GUSA Transportation Policy Team Chair Aviv Lis (COL ’19) said demand for increased access to grocery stores was a key reason for the change.

A previous Wisconsin route stopped near Safeway on Wisconsin Ave.

Vice President for Planning and Facilities Management Robin Morey said that the change to service schedules is justified by the route’s increased usage.

“The ridership has effectively doubled, thus optimizing operating resources and serving more members of our community,” Morey wrote in an email to The Hoya.

Graduate students who rely on the Rosslyn shuttle to get to main campus on weekends must now choose between engaging in longer, often more expensive commutes or refrain from weekend meetings and activities on campus.

For Isabella DeSpirito (GRD ’19), who lives in Fairfax, Va. and takes the Orange line from the Vienna station to Rosslyn, the lack of a shuttle adds an additional 30 minutes to her previously 90 minute commute.

DeSpirito said she tries to avoid leaving home on Saturdays to go to Georgetown, but would commute on Saturday if the Rosslyn shuttle service returned.

“I know there is a Zumba class that I have not been to because it is on Saturday at 10 a.m.,” DeSpirito said.
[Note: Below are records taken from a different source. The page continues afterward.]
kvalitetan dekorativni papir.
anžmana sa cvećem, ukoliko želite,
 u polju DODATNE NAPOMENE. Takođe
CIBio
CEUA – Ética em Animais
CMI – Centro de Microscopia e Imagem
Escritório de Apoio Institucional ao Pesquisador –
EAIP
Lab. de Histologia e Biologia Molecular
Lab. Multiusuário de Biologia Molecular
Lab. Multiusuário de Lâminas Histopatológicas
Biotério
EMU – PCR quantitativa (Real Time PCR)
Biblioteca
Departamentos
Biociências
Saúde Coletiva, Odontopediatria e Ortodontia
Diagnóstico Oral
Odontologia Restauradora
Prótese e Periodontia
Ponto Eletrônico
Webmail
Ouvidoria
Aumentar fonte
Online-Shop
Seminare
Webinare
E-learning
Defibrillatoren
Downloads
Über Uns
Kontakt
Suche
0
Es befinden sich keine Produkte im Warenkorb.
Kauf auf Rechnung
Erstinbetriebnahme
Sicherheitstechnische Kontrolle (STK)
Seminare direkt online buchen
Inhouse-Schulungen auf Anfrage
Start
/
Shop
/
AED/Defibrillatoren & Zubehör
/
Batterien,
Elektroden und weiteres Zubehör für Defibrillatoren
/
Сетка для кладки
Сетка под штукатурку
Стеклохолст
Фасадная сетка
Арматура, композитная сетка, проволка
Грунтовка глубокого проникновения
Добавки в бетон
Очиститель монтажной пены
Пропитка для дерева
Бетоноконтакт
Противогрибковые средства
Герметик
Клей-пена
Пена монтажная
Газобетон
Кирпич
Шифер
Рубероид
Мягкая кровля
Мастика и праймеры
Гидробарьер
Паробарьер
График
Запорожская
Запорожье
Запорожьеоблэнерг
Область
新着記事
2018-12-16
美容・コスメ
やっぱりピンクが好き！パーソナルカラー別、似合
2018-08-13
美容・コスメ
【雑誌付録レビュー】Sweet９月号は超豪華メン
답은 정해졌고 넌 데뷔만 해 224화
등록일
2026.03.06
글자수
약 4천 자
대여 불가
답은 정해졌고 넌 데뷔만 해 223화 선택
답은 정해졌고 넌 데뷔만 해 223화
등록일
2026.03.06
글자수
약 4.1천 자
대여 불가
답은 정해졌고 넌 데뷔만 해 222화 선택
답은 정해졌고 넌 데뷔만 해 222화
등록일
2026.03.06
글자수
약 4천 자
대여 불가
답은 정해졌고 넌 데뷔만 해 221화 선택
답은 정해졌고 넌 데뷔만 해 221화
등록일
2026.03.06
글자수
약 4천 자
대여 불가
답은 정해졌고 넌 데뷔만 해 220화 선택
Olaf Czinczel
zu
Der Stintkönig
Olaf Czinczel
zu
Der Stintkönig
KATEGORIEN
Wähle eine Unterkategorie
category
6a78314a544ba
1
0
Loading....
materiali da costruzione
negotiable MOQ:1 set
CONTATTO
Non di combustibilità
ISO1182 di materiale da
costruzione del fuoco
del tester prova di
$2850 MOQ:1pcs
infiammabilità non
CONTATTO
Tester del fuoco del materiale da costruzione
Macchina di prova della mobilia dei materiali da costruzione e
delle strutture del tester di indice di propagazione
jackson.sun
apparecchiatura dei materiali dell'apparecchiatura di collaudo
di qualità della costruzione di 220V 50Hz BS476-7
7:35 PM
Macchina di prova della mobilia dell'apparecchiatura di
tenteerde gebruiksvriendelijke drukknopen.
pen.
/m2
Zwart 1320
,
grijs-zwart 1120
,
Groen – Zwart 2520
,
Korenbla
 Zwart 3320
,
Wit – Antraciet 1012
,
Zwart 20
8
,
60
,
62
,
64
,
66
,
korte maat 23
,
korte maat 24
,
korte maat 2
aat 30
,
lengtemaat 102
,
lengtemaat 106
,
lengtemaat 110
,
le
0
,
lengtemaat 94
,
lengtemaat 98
Graduate students — who make up  3,500 more students than the 7,000 undergraduate students at Georgetown — cannot live on campus. For many, Rosslyn and the greater Arlington area prove an attractive residential alternative, as the median rent for a medium-sized bedroom is almost $300 less per month than that in the Georgetown neighborhood, according to rental search platform Zumper.

The university has an agreement with Rosslyn-based Virginian Suites, an apartment tower, to offer a limited number of units to graduate students.

Sixty-nine percent of Georgetown commuters, including graduate students, commute to campus through other transit options other than single-occupancy cars, according to the 2017 Campus Plan at a Glance.

An informal poll conducted by GradGov representative Thazin Latt (GRD ’18) to gauge interest in the return of a Saturday service to Rosslyn found 25 of 26 graduate student respondents supported the reintroduction of the route.

“It would affect every grad student who lives on the other side of the bridge,” DeSpirito said of the idea.